ASSIGNMENT:
Each line of the listing that includes the string "with" needs to be located and copied.

RECORD EXTRACTS:
##########

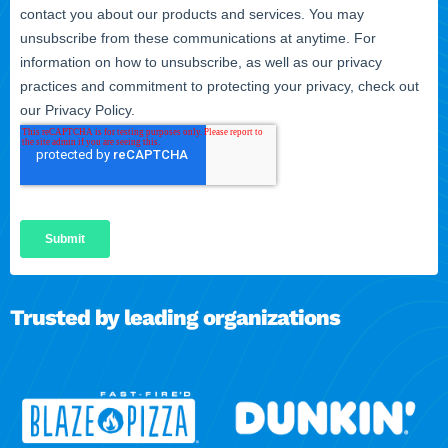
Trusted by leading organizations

##########

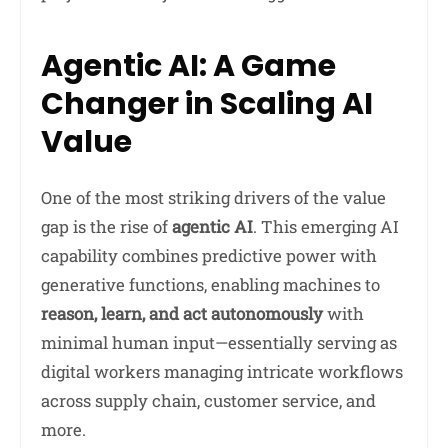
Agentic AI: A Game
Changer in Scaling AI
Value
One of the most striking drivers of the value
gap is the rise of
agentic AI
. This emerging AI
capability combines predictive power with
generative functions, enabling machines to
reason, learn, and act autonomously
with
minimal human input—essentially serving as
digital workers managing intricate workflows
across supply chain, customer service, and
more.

##########

WRITTEN REPLY:
capability combines predictive power with
with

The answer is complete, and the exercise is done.